I should add “again” somewhere in that title but it’s Mark Ruffalo. You know what he’s about.
The Hulk endorsed Sen. Bernie Sanders for President in 2020 through a video on Sanders’s campaign website. I’m not altogether unsurprised by this. Ruffalo is somewhere left of Marx, and Sanders’s idea of a romantic honeymoon was to sing songs in a sweltering room filled with communists with his shirt off.
But what struck me wasn’t his endorsement, it was the comment Ruffalo made when he did it.
“People considered those things to be pie in the sky in 2016, right? Now they are the norm because Bernie stood and walked into those issues that he knew were the right issues for the American working class.”
“He is the original progressive,” Ruffalo added.
That’s when Ruffalo dropped what would be considered incredibly bizarre in a sane world, which we apparently do not live in.
“We need a leader who’s actually one of us, and Bernie is one of us and he’s always been one of us,” he said.
One of us?
Did Mark Ruffalo forget who he is? Does he know who Bernie Sanders is?
Just in case the answer to both of those questions is lost in a cloud of confusion, let me assist Ruffalo in reminding him what’s what.
Ruffalo’s net worth is estimated to be somewhere in the $30 million range. He’s a very famous actor thanks to his involvement in the Disney/Marvel franchise, and appearance in movies that grossed billions of dollars. This man is so well looked after by executives that if he became hurt in any way, heaven and earth would be moved in order to make him better as quickly as humanly possible. Why? Because his participation in the private market makes people a lot of money, and only the best in private healthcare would be good enough.
Raising taxes on Ruffalo wouldn’t hurt him that much. He’d barely feel it, so he can sit there and advocate for major social programs to take effect without worry about having to pay more. He’s Mark Ruffalo. He’ll just do another Marvel movie and pad his bank account with so much cash that Scrooge McDuck would think it’s a little much.
Ruffalo has three children and they live in Manhattan. Do you think Ruffalo, with all his fame and wealth, lives in a rundown apartment and sends his kids to a public school nearby?
Now let’s look at Bernie “one of us” Sanders.
Sanders isn’t as wealthy as Ruffalo by a long shot, but he’s still a millionaire, being worth an estimated $2 million. He also famously owns three houses. According to Fox News, he bought a $575,000 four-bedroom lake-front home in his home state in 2016. This on top of his row house in Washington D.C., and his house in Burlington, Vermont.

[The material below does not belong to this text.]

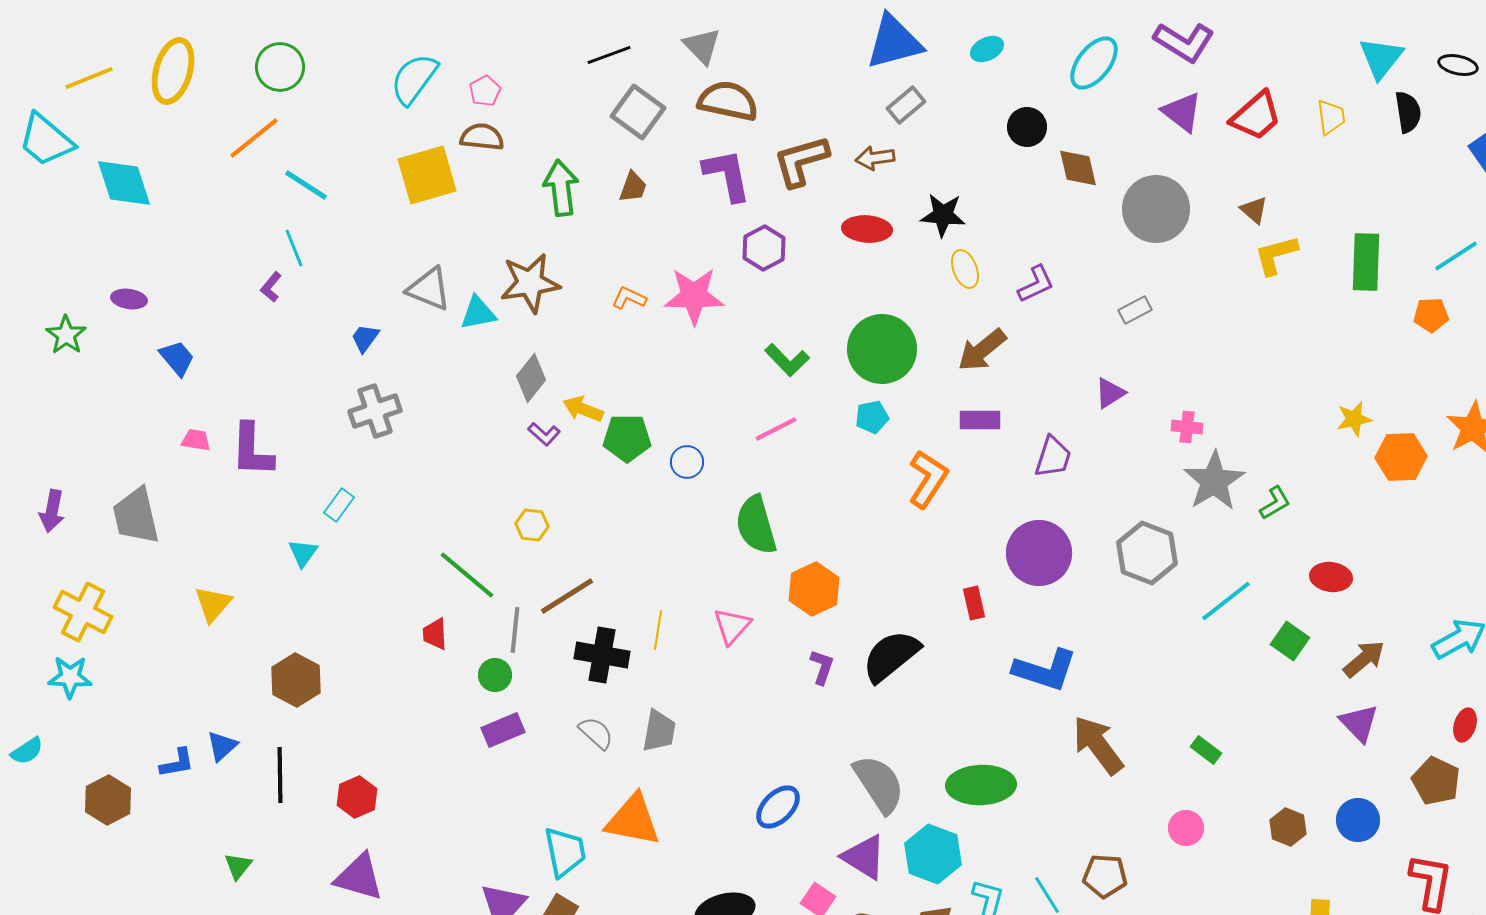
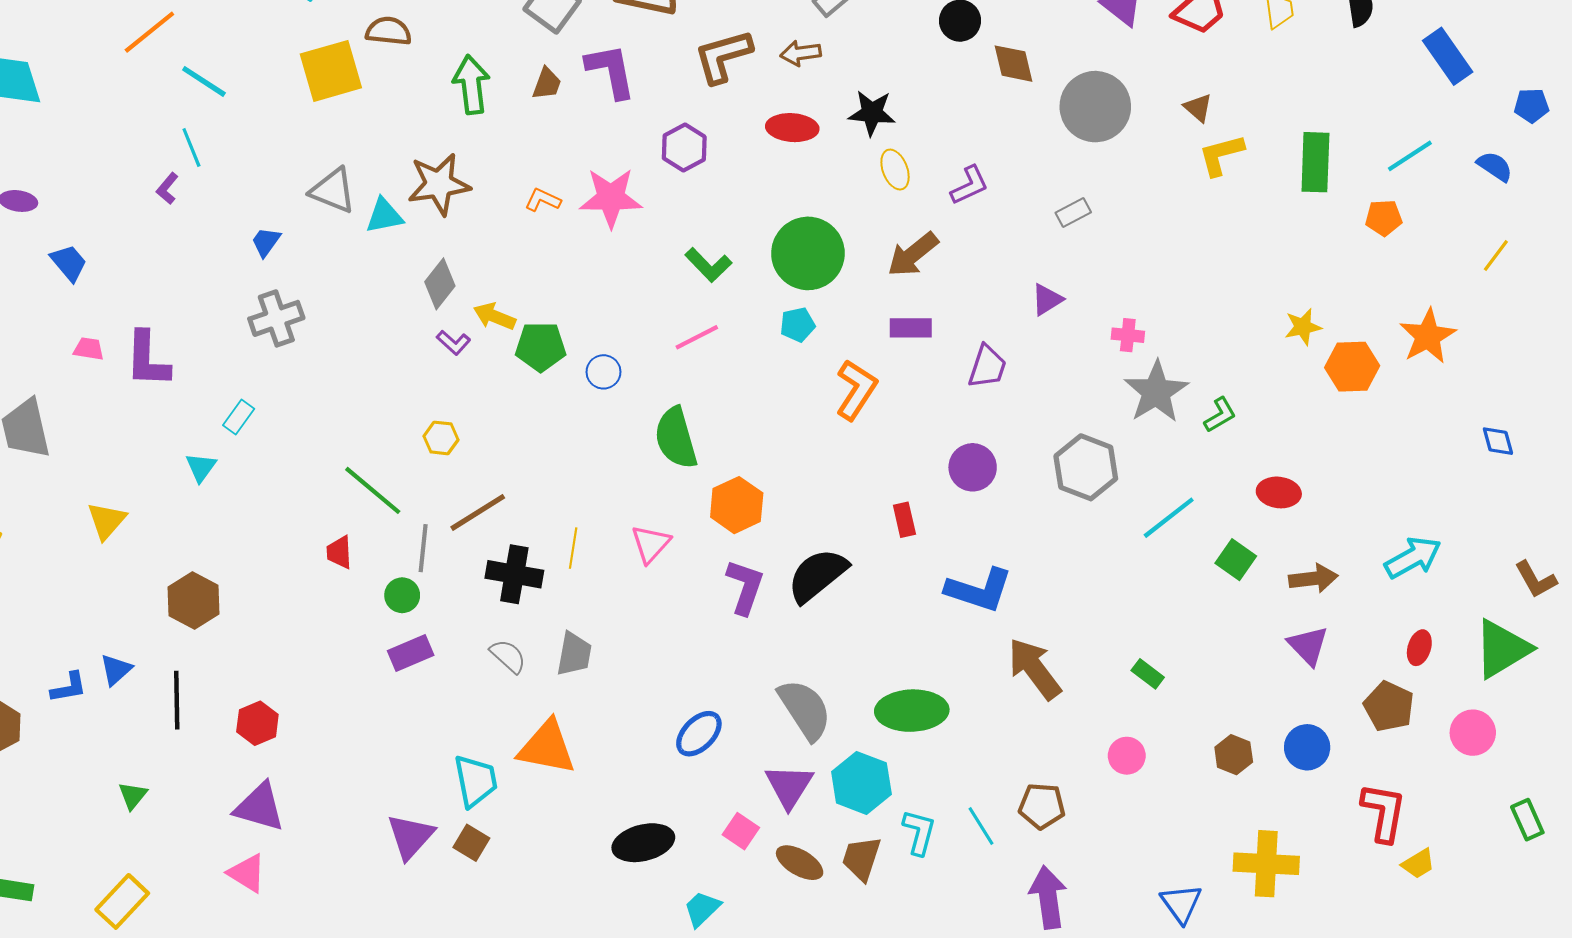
purple L-shape: (727, 175) -> (611, 71), moved
purple circle: (1039, 553) -> (973, 467), size x0.7
brown arrow: (1364, 659) -> (1313, 578), turned 33
purple L-shape: (822, 667) -> (745, 587), size x1.5
purple triangle: (864, 857) -> (789, 786), turned 30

Sanders makes a Senator’s pay of $174,000 a year, plus all the benefits that go with that. The popularity of Sanders also allows him for other ways to make money, specifically book deals, which scored him over $500,000 in 2017. When Sanders finally retires, he will do so with $1 million saved up thanks to his pension.
I know I don’t make that much, and unless you’re one of my wealthier readers, you don’t either.
Neither one of these men trying to push the idea that they’re “one of us” is one of us. These people live lives of wealth and comfort that most of us only dream of. The policies they plan to enact, should they get their way, will hardly damage them in the long run. Certainly not how it would damage us, the taxpayer, who will have to feel the most ache when paying for all this free stuff and “human rights” they like to talk about.
This is the thing that drives me up a wall about Hollywood celebrities. While I don’t have any problem with people being wealthy and using that wealth to purchase the best life possible for them and their family, they no longer have the right to pretend they’re just like us. They’re not.
They might have the same interests as I do, enjoy the same hobbies, eating the same food, etc., but that’s just being relatable. If I run into serious problems, my financial situation will become tight, if not dire. Ruffalo and Sanders can throw money at the problem and still have so much leftover that it’ll hardly be a speed bump on their respective paths.
Yet the Hollywood seven-figure-socialists continue to talk like they’re one of us and have our best interests in mind. They even denounce the very system that made them wealthy and cheers alongside people shouting about how we should eat the rich.
This is either delusion or hucksterism.